- [What you should do]: From the first line to the last, retype the records exactly without their images.

- [Data to process]:
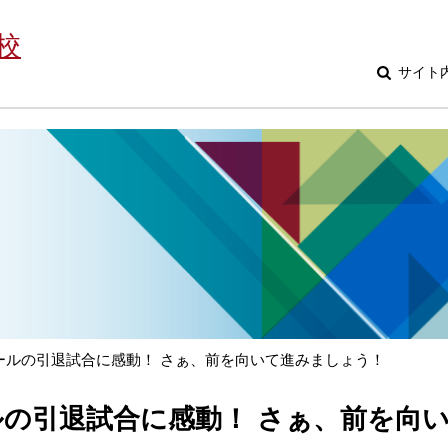
校
サイト
ールの引退試合に感動！ さぁ、前を向いて進みましょう！
の引退試合に感動！ さぁ、前を向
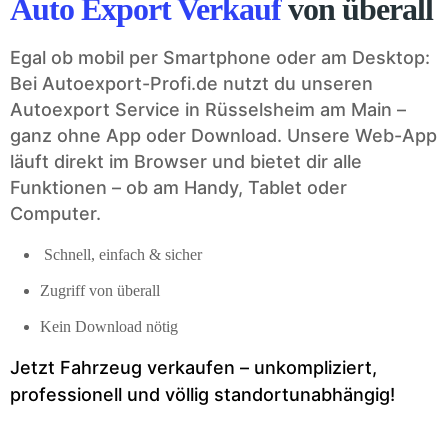
Auto Export Verkauf
von überall
Egal ob mobil per Smartphone oder am Desktop:
Bei Autoexport-Profi.de nutzt du unseren
Autoexport Service in Rüsselsheim am Main –
ganz ohne App oder Download. Unsere Web-App
läuft direkt im Browser und bietet dir alle
Funktionen – ob am Handy, Tablet oder
Computer.
Schnell, einfach & sicher
Zugriff von überall
Kein Download nötig
Jetzt Fahrzeug verkaufen – unkompliziert,
professionell und völlig standortunabhängig!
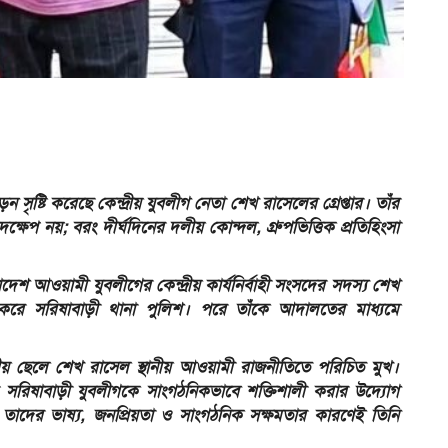
্টি করেছে কেন্দ্রীয় যুবলীগ নেতা শেখ রাসেলের গ্রেপ্তার। তাঁর
েপ নয়; বরং দীর্ঘদিনের দলীয় কোন্দল, গ্রুপভিত্তিক প্রতিহিংসা
দেশ আওয়ামী যুবলীগের কেন্দ্রীয় কার্যনির্বাহী সংসদের সদস্য শেখ
 করে সরিষাবাড়ী থানা পুলিশ। পরে তাঁকে আদালতের মাধ্যমে
তৃতীয় ছেলে শেখ রাসেল স্থানীয় আওয়ামী রাজনীতিতে পরিচিত মুখ।
 সরিষাবাড়ী যুবলীগকে সাংগঠনিকভাবে শক্তিশালী করার উদ্যোগ
 তাদের ভাষ্য, জনপ্রিয়তা ও সাংগঠনিক সক্ষমতার কারণেই তিনি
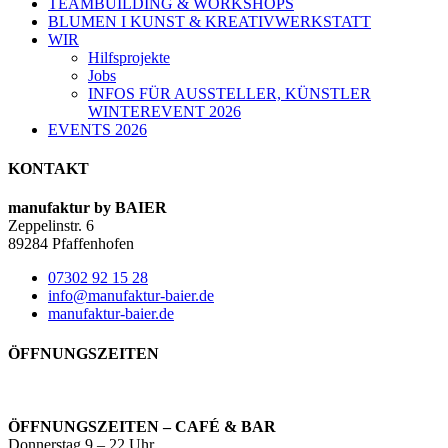
TEAMBUILDING & WORKSHOPS
BLUMEN I KUNST & KREATIVWERKSTATT
WIR
Hilfsprojekte
Jobs
INFOS FÜR AUSSTELLER, KÜNSTLER
WINTEREVENT 2026
EVENTS 2026
KONTAKT
manufaktur by BAIER
Zeppelinstr. 6
89284 Pfaffenhofen
07302 92 15 28
info@manufaktur-baier.de
manufaktur-baier.de
ÖFFNUNGSZEITEN
ÖFFNUNGSZEITEN – CAFÉ & BAR
Donnerstag 9 – 22 Uhr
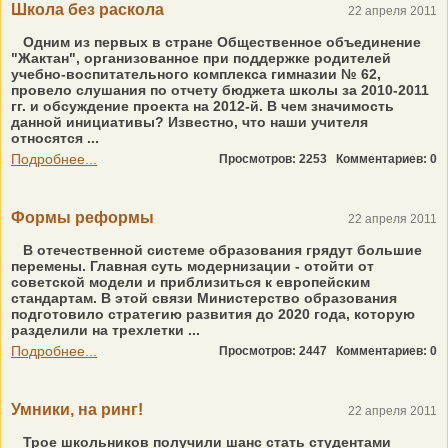
Школа без раскола
22 апреля 2011
Одним из первых в стране Общественное объединение
"Жактан", организованное при поддержке родителей
учебно-воспитательного комплекса гимназии № 62,
провело слушания по отчету бюджета школы за 2010-2011
гг. и обсуждение проекта на 2012-й. В чем значимость
данной инициативы? Известно, что наши учителя
относятся ...
Подробнее...
Просмотров: 2253
Комментариев: 0
Формы реформы
22 апреля 2011
В отечественной системе образования грядут большие
перемены. Главная суть модернизации - отойти от
советской модели и приблизиться к европейским
стандартам. В этой связи Министерство образования
подготовило стратегию развития до 2020 года, которую
разделили на трехлетки ...
Подробнее...
Просмотров: 2447
Комментариев: 0
Умники, на ринг!
22 апреля 2011
Трое школьников получили шанс стать студентами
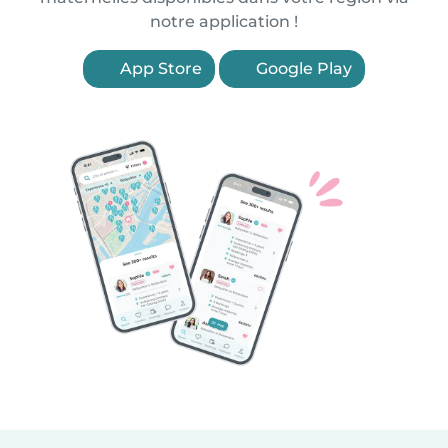
notre application !
App Store
Google Play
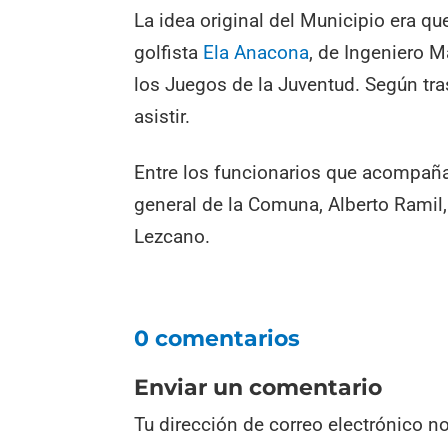
La idea original del Municipio era qu
golfista
Ela Anacona
, de Ingeniero 
los Juegos de la Juventud. Según tra
asistir.
Entre los funcionarios que acompañar
general de la Comuna, Alberto Ramil,
Lezcano.
0 comentarios
Enviar un comentario
Tu dirección de correo electrónico n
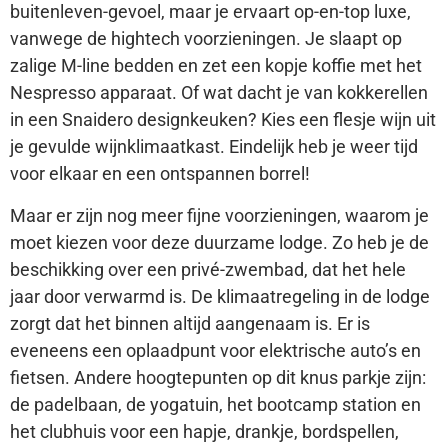
buitenleven-gevoel, maar je ervaart op-en-top luxe,
vanwege de hightech voorzieningen. Je slaapt op
zalige M-line bedden en zet een kopje koffie met het
Nespresso apparaat. Of wat dacht je van kokkerellen
in een Snaidero designkeuken? Kies een flesje wijn uit
je gevulde wijnklimaatkast. Eindelijk heb je weer tijd
voor elkaar en een ontspannen borrel!
Maar er zijn nog meer fijne voorzieningen, waarom je
moet kiezen voor deze duurzame lodge. Zo heb je de
beschikking over een privé-zwembad, dat het hele
jaar door verwarmd is. De klimaatregeling in de lodge
zorgt dat het binnen altijd aangenaam is. Er is
eveneens een oplaadpunt voor elektrische auto’s en
fietsen. Andere hoogtepunten op dit knus parkje zijn:
de padelbaan, de yogatuin, het bootcamp station en
het clubhuis voor een hapje, drankje, bordspellen,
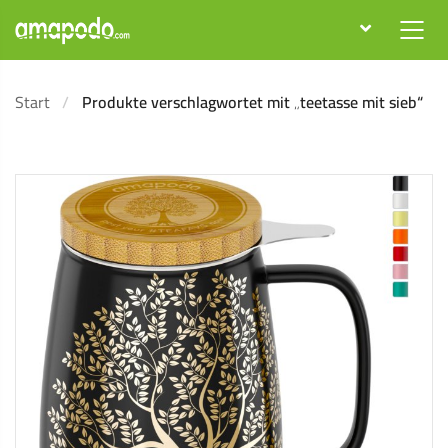
Start
Produkte verschlagwortet mit „teetasse mit sieb“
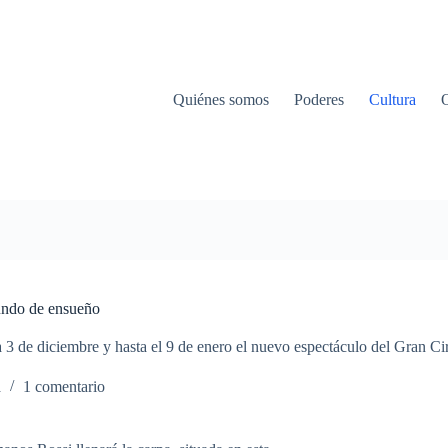
Quiénes somos
Poderes
Cultura
mundo de ensueño
3 de diciembre y hasta el 9 de enero el nuevo espectáculo del Gran Cir
a
1 comentario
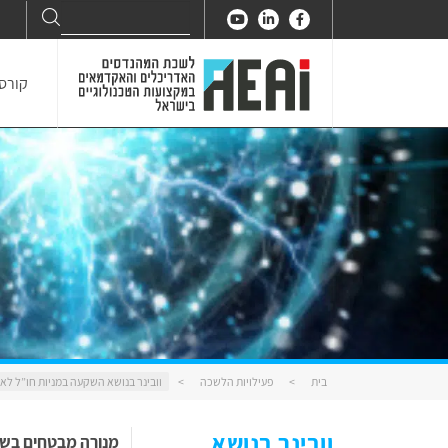
Search
Search
for:
קורסי
בית
>
פעילויות הלשכה
>
וובינר בנושא השקעה במניות חו”ל לא 
וובינר בנושא
מנורה מבטחים בשי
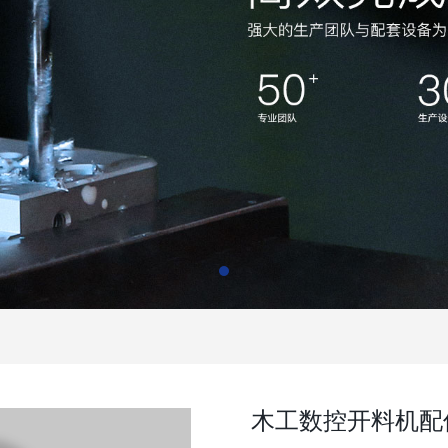
木工数控开料机配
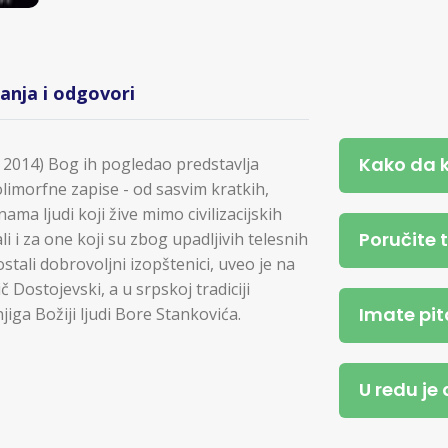
tanja i odgovori
Kako da 
 2014) Bog ih pogledao predstavlja
limorfne zapise - od sasvim kratkih,
nama ljudi koji žive mimo civilizacijskih
Poručite 
li i za one koji su zbog upadljivih telesnih
stali dobrovoljni izopštenici, uveo je na
č Dostojevski, a u srpskoj tradiciji
Imate pit
ga Božiji ljudi Bore Stankovića.
U redu je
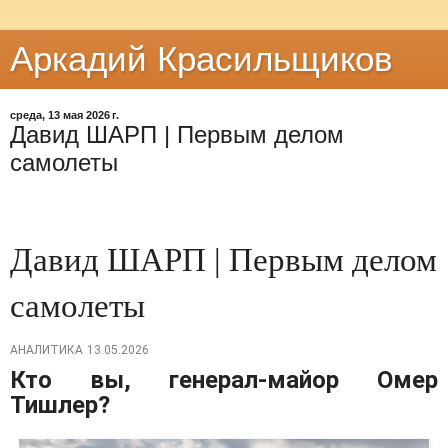
Аркадий Красильщиков
среда, 13 мая 2026 г.
Давид ШАРП | Первым делом
самолеты
Давид ШАРП | Первым делом
самолеты
АНАЛИТИКА
13.05.2026
Кто вы, генерал-майор Омер
Тишлер?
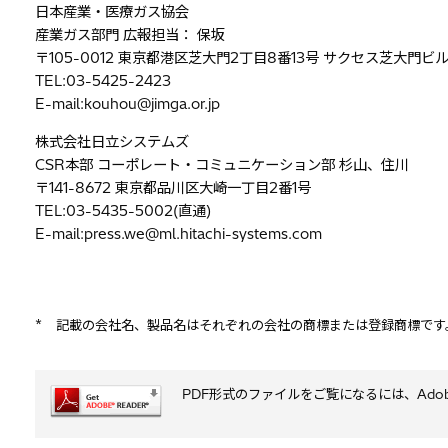
日本産業・医療ガス協会
産業ガス部門 広報担当： 保坂
〒105-0012 東京都港区芝大門2丁目8番13号 サクセス芝大門ビ
TEL:03-5425-2423
E-mail:kouhou@jimga.or.jp
株式会社日立システムズ
CSR本部 コーポレート・コミュニケーション部 杉山、住川
〒141-8672 東京都品川区大崎一丁目2番1号
TEL:03-5435-5002(直通)
E-mail:press.we@ml.hitachi-systems.com
*
記載の会社名、製品名はそれぞれの会社の商標または登録商標です
PDF形式のファイルをご覧になるには、Adobe Sy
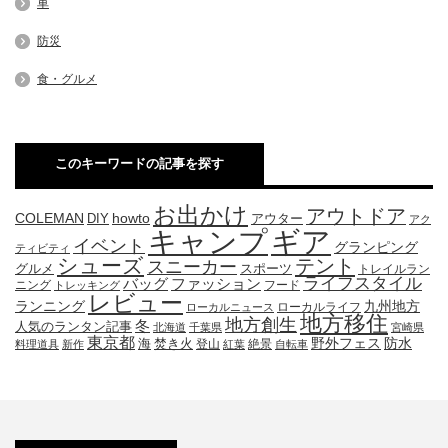
車
防災
食・グルメ
このキーワードの記事を探す
お出かけ
アウトドア
COLEMAN
DIY
howto
アウター
アク
キャンプ
ギア
イベント
グランピング
ティビティ
シューズ
テント
スニーカー
グルメ
スポーツ
トレイルラン
ライフスタイル
ファッション
バッグ
ニング
フード
トレッキング
レビュー
九州地方
ランニング
ローカルライフ
ローカルニュース
地方移住
地方創生
冬
人気のランタン記事
北海道
千葉県
宮崎県
東京都
防水
海
野外フェス
焚き火
登山
絶景
料理道具
新作
紅葉
自転車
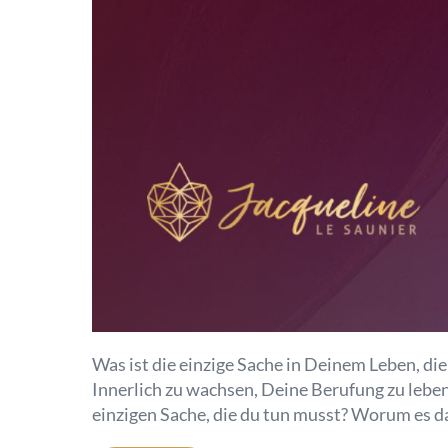
Was ist die einzige Sache in Deinem Leben, di
Innerlich zu wachsen, Deine Berufung zu lebe
einzigen Sache, die du tun musst? Worum es da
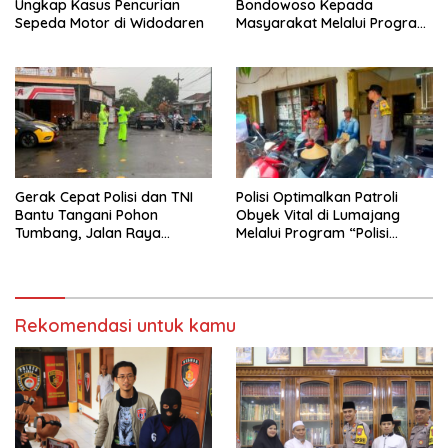
Ungkap Kasus Pencurian
Bondowoso Kepada
Sepeda Motor di Widodaren
Masyarakat Melalui Program
Rutilahu
Gerak Cepat Polisi dan TNI
Polisi Optimalkan Patroli
Bantu Tangani Pohon
Obyek Vital di Lumajang
Tumbang, Jalan Raya
Melalui Program “Polisi
Gondang Tulungagung
Ketok”
Kembali Normal
Rekomendasi untuk kamu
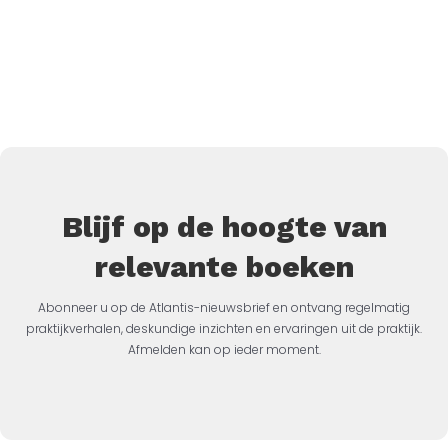
Blijf op de hoogte van
relevante boeken
Abonneer u op de Atlantis-nieuwsbrief en ontvang regelmatig
praktijkverhalen, deskundige inzichten en ervaringen uit de praktijk.
Afmelden kan op ieder moment.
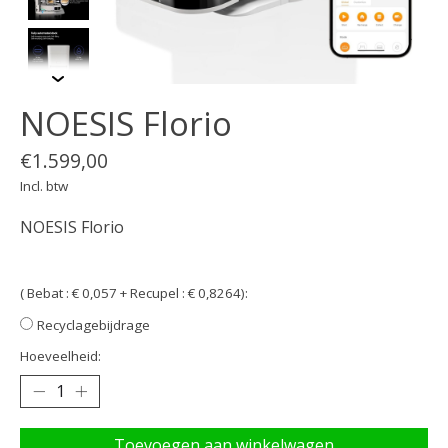
NOESIS Florio
€1.599,00
Incl. btw
NOESIS Florio
( Bebat : € 0,057 + Recupel : € 0,8264):
Recyclagebijdrage
Hoeveelheid:
Toevoegen aan winkelwagen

- [Response area]:
校
サイト
ールの引退試合に感動！ さぁ、前を向いて進みましょう！
の引退試合に感動！ さぁ、前を向
Auto Export Verkauf
von überall
Egal ob mobil per Smartphone oder am Desktop:
Bei Autoexport-Profi.de nutzt du unseren
Autoexport Service in Rüsselsheim am Main –
ganz ohne App oder Download. Unsere Web-App
läuft direkt im Browser und bietet dir alle
Funktionen – ob am Handy, Tablet oder
Computer.
Schnell, einfach & sicher
Zugriff von überall
Kein Download nötig
Jetzt Fahrzeug verkaufen – unkompliziert,
professionell und völlig standortunabhängig!
্টি করেছে কেন্দ্রীয় যুবলীগ নেতা শেখ রাসেলের গ্রেপ্তার। তাঁর
েপ নয়; বরং দীর্ঘদিনের দলীয় কোন্দল, গ্রুপভিত্তিক প্রতিহিংসা
দেশ আওয়ামী যুবলীগের কেন্দ্রীয় কার্যনির্বাহী সংসদের সদস্য শেখ
 করে সরিষাবাড়ী থানা পুলিশ। পরে তাঁকে আদালতের মাধ্যমে
তৃতীয় ছেলে শেখ রাসেল স্থানীয় আওয়ামী রাজনীতিতে পরিচিত মুখ।
 সরিষাবাড়ী যুবলীগকে সাংগঠনিকভাবে শক্তিশালী করার উদ্যোগ
 তাদের ভাষ্য, জনপ্রিয়তা ও সাংগঠনিক সক্ষমতার কারণেই তিনি
TEAMBUILDING & WORKSHOPS
BLUMEN I KUNST & KREATIVWERKSTATT
WIR
Hilfsprojekte
Jobs
INFOS FÜR AUSSTELLER, KÜNSTLER
WINTEREVENT 2026
EVENTS 2026
KONTAKT
manufaktur by BAIER
Zeppelinstr. 6
89284 Pfaffenhofen
07302 92 15 28
info@manufaktur-baier.de
manufaktur-baier.de
ÖFFNUNGSZEITEN
ÖFFNUNGSZEITEN – CAFÉ & BAR
Donnerstag 9 – 22 Uhr
Школа без раскола
22 апреля 2011
Одним из первых в стране Общественное объединение
"Жактан", организованное при поддержке родителей
учебно-воспитательного комплекса гимназии № 62,
провело слушания по отчету бюджета школы за 2010-2011
гг. и обсуждение проекта на 2012-й. В чем значимость
данной инициативы? Известно, что наши учителя
относятся ...
Подробнее...
Просмотров: 2253
Комментариев: 0
Формы реформы
22 апреля 2011
В отечественной системе образования грядут большие
перемены. Главная суть модернизации - отойти от
советской модели и приблизиться к европейским
стандартам. В этой связи Министерство образования
подготовило стратегию развития до 2020 года, которую
разделили на трехлетки ...
Подробнее...
Просмотров: 2447
Комментариев: 0
Умники, на ринг!
22 апреля 2011
Трое школьников получили шанс стать студентами
notre application !
App Store
Google Play
La idea original del Municipio era qu
golfista
Ela Anacona
, de Ingeniero 
los Juegos de la Juventud. Según tra
asistir.
Entre los funcionarios que acompañar
general de la Comuna, Alberto Ramil,
Lezcano.
0 comentarios
Enviar un comentario
Tu dirección de correo electrónico n
buitenleven-gevoel, maar je ervaart op-en-top luxe,
vanwege de hightech voorzieningen. Je slaapt op
zalige M-line bedden en zet een kopje koffie met het
Nespresso apparaat. Of wat dacht je van kokkerellen
in een Snaidero designkeuken? Kies een flesje wijn uit
je gevulde wijnklimaatkast. Eindelijk heb je weer tijd
voor elkaar en een ontspannen borrel!
Maar er zijn nog meer fijne voorzieningen, waarom je
moet kiezen voor deze duurzame lodge. Zo heb je de
beschikking over een privé-zwembad, dat het hele
jaar door verwarmd is. De klimaatregeling in de lodge
zorgt dat het binnen altijd aangenaam is. Er is
eveneens een oplaadpunt voor elektrische auto’s en
fietsen. Andere hoogtepunten op dit knus parkje zijn:
de padelbaan, de yogatuin, het bootcamp station en
het clubhuis voor een hapje, drankje, bordspellen,
Start
Produkte verschlagwortet mit „teetasse mit sieb“
Quiénes somos
Poderes
Cultura
mundo de ensueño
3 de diciembre y hasta el 9 de enero el nuevo espectáculo del Gran Cir
a
1 comentario
Search
Search
for:
קורסי
בית
>
פעילויות הלשכה
>
וובינר בנושא השקעה במניות חו”ל לא 
וובינר בנושא
מנורה מבטחים בשי
木工数控开料机配
tanja i odgovori
Kako da 
 2014) Bog ih pogledao predstavlja
limorfne zapise - od sasvim kratkih,
nama ljudi koji žive mimo civilizacijskih
Poručite 
li i za one koji su zbog upadljivih telesnih
stali dobrovoljni izopštenici, uveo je na
č Dostojevski, a u srpskoj tradiciji
Imate pit
ga Božiji ljudi Bore Stankovića.
U redu je
Аркадий Красильщиков
среда, 13 мая 2026 г.
Давид ШАРП | Первым делом
самолеты
Давид ШАРП | Первым делом
самолеты
АНАЛИТИКА
13.05.2026
Кто вы, генерал-майор Омер
Тишлер?
日本産業・医療ガス協会
産業ガス部門 広報担当： 保坂
〒105-0012 東京都港区芝大門2丁目8番13号 サクセス芝大門ビ
TEL:03-5425-2423
E-mail:kouhou@jimga.or.jp
株式会社日立システムズ
CSR本部 コーポレート・コミュニケーション部 杉山、住川
〒141-8672 東京都品川区大崎一丁目2番1号
TEL:03-5435-5002(直通)
E-mail:press.we@ml.hitachi-systems.com
*
記載の会社名、製品名はそれぞれの会社の商標または登録商標です
PDF形式のファイルをご覧になるには、Adobe Sy
車
防災
食・グルメ
このキーワードの記事を探す
お出かけ
アウトドア
COLEMAN
DIY
howto
アウター
アク
キャンプ
ギア
イベント
グランピング
ティビティ
シューズ
テント
スニーカー
グルメ
スポーツ
トレイルラン
ライフスタイル
ファッション
バッグ
ニング
フード
トレッキング
レビュー
九州地方
ランニング
ローカルライフ
ローカルニュース
地方移住
地方創生
冬
人気のランタン記事
北海道
千葉県
宮崎県
東京都
防水
海
野外フェス
焚き火
登山
絶景
料理道具
新作
紅葉
自転車
Was ist die einzige Sache in Deinem Leben, di
Innerlich zu wachsen, Deine Berufung zu lebe
einzigen Sache, die du tun musst? Worum es da
Ungkap Kasus Pencurian
Bondowoso Kepada
Sepeda Motor di Widodaren
Masyarakat Melalui Program
Rutilahu
Gerak Cepat Polisi dan TNI
Polisi Optimalkan Patroli
Bantu Tangani Pohon
Obyek Vital di Lumajang
Tumbang, Jalan Raya
Melalui Program “Polisi
Gondang Tulungagung
Ketok”
Kembali Normal
Rekomendasi untuk kamu
Blijf op de hoogte van
relevante boeken
Abonneer u op de Atlantis-nieuwsbrief en ontvang regelmatig
praktijkverhalen, deskundige inzichten en ervaringen uit de praktijk.
Afmelden kan op ieder moment.
NOESIS Florio
€1.599,00
Incl. btw
NOESIS Florio
( Bebat : € 0,057 + Recupel : € 0,8264):
Recyclagebijdrage
Hoeveelheid:
Toevoegen aan winkelwagen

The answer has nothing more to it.